Monday, 11 February 2019 11:45

Barrett Township Employee Pension Plan – How Liable are Taxpayers?

(This article was originally posted on BarrettCommunity.com)

 

Disclaimer:  The ideas expressed below are the personal thoughts and opinions of Nate Covington and do not necessarily reflect the position of Barrett Township or the Board of Auditors.

Earlier this year I filed a Right-to-Know request as a private citizen to view the township’s pension plan.

 

Why should residents care?

Well, for starters, township residents were taxed $55,000 in 2017 to fund the plan which has around $1 million in assets.  In the same year, the State of Pennsylvania contributed an additional $32,000 to the pension fund.  
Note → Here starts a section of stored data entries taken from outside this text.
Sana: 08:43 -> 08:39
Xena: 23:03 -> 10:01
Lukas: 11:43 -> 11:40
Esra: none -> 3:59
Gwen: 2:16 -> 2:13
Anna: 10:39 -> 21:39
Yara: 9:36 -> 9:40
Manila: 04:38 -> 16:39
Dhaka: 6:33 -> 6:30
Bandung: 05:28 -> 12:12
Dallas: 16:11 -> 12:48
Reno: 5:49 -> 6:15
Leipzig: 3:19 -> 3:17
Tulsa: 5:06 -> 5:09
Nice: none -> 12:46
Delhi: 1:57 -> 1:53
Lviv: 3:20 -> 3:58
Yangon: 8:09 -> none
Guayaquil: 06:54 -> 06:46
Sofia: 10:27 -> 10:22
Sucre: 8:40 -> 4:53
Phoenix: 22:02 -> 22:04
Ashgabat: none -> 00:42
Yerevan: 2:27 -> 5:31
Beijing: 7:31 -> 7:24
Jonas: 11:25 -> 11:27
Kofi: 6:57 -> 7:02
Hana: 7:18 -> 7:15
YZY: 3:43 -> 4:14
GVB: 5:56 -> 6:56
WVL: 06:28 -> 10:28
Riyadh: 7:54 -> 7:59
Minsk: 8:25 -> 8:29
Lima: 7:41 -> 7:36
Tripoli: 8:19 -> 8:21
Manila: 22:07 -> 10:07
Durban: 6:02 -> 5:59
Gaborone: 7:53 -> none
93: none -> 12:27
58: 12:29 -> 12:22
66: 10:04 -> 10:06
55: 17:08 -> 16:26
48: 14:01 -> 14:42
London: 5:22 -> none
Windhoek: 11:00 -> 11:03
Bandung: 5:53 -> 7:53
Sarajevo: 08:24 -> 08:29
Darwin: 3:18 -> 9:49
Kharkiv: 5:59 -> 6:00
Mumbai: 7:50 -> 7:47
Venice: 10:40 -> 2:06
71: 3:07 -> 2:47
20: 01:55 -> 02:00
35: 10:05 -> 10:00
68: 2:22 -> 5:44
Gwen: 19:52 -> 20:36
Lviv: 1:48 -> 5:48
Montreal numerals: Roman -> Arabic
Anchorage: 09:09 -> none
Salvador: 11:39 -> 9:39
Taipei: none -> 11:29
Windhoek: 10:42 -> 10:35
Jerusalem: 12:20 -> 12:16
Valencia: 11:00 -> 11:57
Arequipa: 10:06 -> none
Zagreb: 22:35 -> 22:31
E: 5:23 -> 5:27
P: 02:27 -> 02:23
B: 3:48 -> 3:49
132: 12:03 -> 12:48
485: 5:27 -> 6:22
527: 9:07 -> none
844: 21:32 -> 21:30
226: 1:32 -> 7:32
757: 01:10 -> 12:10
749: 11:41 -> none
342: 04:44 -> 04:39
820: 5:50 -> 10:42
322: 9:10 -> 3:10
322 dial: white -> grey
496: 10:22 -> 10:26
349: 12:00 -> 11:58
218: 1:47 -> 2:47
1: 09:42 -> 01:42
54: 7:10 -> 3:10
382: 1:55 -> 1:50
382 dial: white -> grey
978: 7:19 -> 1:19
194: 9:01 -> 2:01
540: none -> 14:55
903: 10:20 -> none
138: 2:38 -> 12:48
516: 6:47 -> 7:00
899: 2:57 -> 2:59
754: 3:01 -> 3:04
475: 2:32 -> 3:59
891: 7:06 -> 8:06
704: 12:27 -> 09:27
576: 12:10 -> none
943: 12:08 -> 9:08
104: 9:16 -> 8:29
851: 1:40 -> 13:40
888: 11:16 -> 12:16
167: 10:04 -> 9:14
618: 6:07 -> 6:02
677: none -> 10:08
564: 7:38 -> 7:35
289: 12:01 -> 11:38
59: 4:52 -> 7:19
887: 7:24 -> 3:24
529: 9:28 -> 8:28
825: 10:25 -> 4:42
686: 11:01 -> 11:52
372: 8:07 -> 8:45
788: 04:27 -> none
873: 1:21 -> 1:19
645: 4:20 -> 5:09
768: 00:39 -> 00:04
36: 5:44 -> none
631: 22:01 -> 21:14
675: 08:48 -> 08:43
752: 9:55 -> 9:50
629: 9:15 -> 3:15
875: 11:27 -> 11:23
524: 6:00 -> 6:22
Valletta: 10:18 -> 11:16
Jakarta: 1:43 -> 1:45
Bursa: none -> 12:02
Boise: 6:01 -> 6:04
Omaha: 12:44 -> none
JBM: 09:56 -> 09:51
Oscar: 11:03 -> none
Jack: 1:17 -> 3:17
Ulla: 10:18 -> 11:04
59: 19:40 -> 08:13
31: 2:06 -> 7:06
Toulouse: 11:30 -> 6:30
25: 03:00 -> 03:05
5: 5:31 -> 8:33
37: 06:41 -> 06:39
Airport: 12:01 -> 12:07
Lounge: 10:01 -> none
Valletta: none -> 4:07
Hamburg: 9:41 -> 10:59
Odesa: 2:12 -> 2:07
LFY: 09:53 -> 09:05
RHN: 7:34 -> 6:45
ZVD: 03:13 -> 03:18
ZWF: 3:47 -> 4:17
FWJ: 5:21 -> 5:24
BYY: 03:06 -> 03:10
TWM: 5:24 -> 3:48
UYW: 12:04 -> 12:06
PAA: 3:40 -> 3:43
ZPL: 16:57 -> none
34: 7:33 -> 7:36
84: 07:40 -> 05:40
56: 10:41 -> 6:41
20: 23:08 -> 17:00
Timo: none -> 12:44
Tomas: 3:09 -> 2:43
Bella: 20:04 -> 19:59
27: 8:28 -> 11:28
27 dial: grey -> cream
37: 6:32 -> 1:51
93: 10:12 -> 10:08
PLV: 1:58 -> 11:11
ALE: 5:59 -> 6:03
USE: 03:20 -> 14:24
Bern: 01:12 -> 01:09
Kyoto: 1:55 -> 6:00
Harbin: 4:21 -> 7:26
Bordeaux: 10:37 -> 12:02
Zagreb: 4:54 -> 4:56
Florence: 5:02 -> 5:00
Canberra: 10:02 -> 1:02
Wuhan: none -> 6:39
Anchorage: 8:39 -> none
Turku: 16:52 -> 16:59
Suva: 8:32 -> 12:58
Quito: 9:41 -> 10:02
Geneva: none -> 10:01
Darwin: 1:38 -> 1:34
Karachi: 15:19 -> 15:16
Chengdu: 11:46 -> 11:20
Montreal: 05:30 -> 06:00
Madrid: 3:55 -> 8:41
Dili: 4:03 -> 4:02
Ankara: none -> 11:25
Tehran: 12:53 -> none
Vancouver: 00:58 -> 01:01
Second, the net pension liability (NPL) was $174,066 (page 7 of Attachment 1). This is the amount the plan is currently underfunded.

However, perhaps these figures seem small. After all, the government just has to raise taxes a “little bit” to raise the necessary funds from the people. Well, the NPL assumes that the fund performs at an annual investment rate of return of +7.5%. If the annual rate of return drops even just to +6.5%, the new pension liability leaps to $305,119 (page 4 of Attachment 1).

Well, that can’t happen, you may say. Governments are really smart and know how to invest money in the stock market, or at least hire a competent investment firm that won’t flee with the tax money.  On page 4 is the annual money-weighted rate of return, net of investment expenses for 2015, a loss of 3.6%.  If a 1% decrease from 7.5% is ~$131k, how much are taxpayers responsible for with a ~11% difference (7.5% + 3.6%)?  Of course if the stock market has a market crash, Barrett taxpayers will be on the hook for much, MUCH more than $305,119. 

 

Here are a few facts...

...as I understand them (although there are special rules for bureaucrats’ early retirement, survivor benefits, etc. See Attachment 2

  1. All full-time municipal government workers are eligible.
  2. Once obtaining 5 years of service, all bureaucrats are 100% vested. (I don’t see any partial vestment, i.e. if a bureaucrat leaves before hitting 5 years, I do not believe they receive a pension.)
  3. The monthly payout uses the bureaucrat’s latest 3 years compensation which is called the “Average Monthly Compensation” (AMC).
  4. To determine the bureaucrat’s monthly pension, the “Average Monthly Compensation” is multiplied by 1.5% and the number of years of service. (I.e. a bureaucrat serving the minimum 5 years for full vesting would receive a monthly pension of 7.5% of their AMC for the rest of their life.)   (See Attachment 2)
  5. The bureaucrat does not contribute to the pension fund at any time.
  6. As of January 2019, the plan had 16 active members.  
  7. The pension fund appears to have been initially created in 1986 (See Barrett Township Ordinance #91)

To set up a real-life example, let’s say a township employee has been employed 20 years of service which would mean a payout of 1.5% x 20 or 30% of the average monthly compensation.  Let’s assume this employee was receiving an average salary of $60,000 per year for the last 3 years of their employment.  Therefore, upon retirement this employee will probably be paid around $1500 per month or $18,000 per year.

Next Steps...?

Perhaps the township should consider ending the pension plan, especially for new employees and perhaps offering a tax-advantage defined contribution plan funded solely by the bureaucrats’ contributions from their pay as is common practice everywhere else. Even a small plan like the township’s can cause major financial problems for the township or the retirees down the road, which is why private sector companies do not offer it.

A defined contribution plan (like 401k, etc.) would at least keep the taxpayers off the hook in the event of a stock market crash.